Extracted page text data
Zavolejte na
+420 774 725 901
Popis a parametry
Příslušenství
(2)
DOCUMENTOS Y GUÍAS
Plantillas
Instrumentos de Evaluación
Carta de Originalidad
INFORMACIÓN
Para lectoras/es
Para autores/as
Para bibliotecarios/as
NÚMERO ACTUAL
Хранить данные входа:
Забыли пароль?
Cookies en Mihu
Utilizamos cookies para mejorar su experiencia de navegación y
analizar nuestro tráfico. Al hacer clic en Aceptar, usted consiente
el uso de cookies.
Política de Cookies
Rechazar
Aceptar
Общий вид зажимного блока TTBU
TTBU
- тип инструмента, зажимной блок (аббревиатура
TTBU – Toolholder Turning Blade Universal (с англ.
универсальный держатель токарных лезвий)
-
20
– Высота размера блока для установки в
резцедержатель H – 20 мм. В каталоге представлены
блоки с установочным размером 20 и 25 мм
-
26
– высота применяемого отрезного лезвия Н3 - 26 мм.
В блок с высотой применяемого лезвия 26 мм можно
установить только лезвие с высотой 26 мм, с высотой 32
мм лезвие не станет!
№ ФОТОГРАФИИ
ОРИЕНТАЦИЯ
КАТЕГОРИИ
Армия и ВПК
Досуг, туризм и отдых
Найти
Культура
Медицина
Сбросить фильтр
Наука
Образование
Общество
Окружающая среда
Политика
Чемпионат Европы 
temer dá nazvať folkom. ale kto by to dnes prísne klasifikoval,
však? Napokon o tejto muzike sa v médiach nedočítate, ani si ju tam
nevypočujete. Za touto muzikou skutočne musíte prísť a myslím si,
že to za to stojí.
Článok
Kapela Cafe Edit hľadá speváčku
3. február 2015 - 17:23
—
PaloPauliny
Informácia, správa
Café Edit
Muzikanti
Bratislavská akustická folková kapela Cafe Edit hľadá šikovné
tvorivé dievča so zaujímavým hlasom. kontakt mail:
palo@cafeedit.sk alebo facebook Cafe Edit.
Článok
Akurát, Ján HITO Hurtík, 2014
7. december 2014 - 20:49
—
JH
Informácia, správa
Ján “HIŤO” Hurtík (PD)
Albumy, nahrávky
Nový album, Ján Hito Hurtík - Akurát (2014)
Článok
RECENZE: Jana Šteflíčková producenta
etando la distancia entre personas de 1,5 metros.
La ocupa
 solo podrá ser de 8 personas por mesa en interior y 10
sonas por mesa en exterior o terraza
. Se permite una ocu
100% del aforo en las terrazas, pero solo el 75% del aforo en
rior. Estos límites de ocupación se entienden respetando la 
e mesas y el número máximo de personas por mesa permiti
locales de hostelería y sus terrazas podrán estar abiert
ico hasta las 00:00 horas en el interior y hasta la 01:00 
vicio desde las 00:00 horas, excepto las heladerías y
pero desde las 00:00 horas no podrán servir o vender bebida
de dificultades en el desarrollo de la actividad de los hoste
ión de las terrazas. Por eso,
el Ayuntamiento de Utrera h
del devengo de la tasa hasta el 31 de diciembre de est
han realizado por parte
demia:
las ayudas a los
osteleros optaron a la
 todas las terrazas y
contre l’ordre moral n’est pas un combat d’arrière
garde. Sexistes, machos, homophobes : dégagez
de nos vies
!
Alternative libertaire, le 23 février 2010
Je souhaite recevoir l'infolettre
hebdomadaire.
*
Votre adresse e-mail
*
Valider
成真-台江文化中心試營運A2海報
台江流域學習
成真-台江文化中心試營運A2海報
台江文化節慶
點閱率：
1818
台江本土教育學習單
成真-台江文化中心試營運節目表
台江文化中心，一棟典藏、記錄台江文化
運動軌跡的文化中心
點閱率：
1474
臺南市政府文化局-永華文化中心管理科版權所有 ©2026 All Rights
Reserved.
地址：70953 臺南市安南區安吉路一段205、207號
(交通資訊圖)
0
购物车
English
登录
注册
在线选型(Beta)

• Assignment: Look above for the line containing "установить только лезвие". Output from there through the line containing "100% del aforo", exactly and inclusively.

• Reply:
установить только лезвие с высотой 26 мм, с высотой 32
мм лезвие не станет!
№ ФОТОГРАФИИ
ОРИЕНТАЦИЯ
КАТЕГОРИИ
Армия и ВПК
Досуг, туризм и отдых
Найти
Культура
Медицина
Сбросить фильтр
Наука
Образование
Общество
Окружающая среда
Политика
Чемпионат Европы 
temer dá nazvať folkom. ale kto by to dnes prísne klasifikoval,
však? Napokon o tejto muzike sa v médiach nedočítate, ani si ju tam
nevypočujete. Za touto muzikou skutočne musíte prísť a myslím si,
že to za to stojí.
Článok
Kapela Cafe Edit hľadá speváčku
3. február 2015 - 17:23
—
PaloPauliny
Informácia, správa
Café Edit
Muzikanti
Bratislavská akustická folková kapela Cafe Edit hľadá šikovné
tvorivé dievča so zaujímavým hlasom. kontakt mail:
palo@cafeedit.sk alebo facebook Cafe Edit.
Článok
Akurát, Ján HITO Hurtík, 2014
7. december 2014 - 20:49
—
JH
Informácia, správa
Ján “HIŤO” Hurtík (PD)
Albumy, nahrávky
Nový album, Ján Hito Hurtík - Akurát (2014)
Článok
RECENZE: Jana Šteflíčková producenta
etando la distancia entre personas de 1,5 metros.
La ocupa
 solo podrá ser de 8 personas por mesa en interior y 10
sonas por mesa en exterior o terraza
. Se permite una ocu
100% del aforo en las terrazas, pero solo el 75% del aforo en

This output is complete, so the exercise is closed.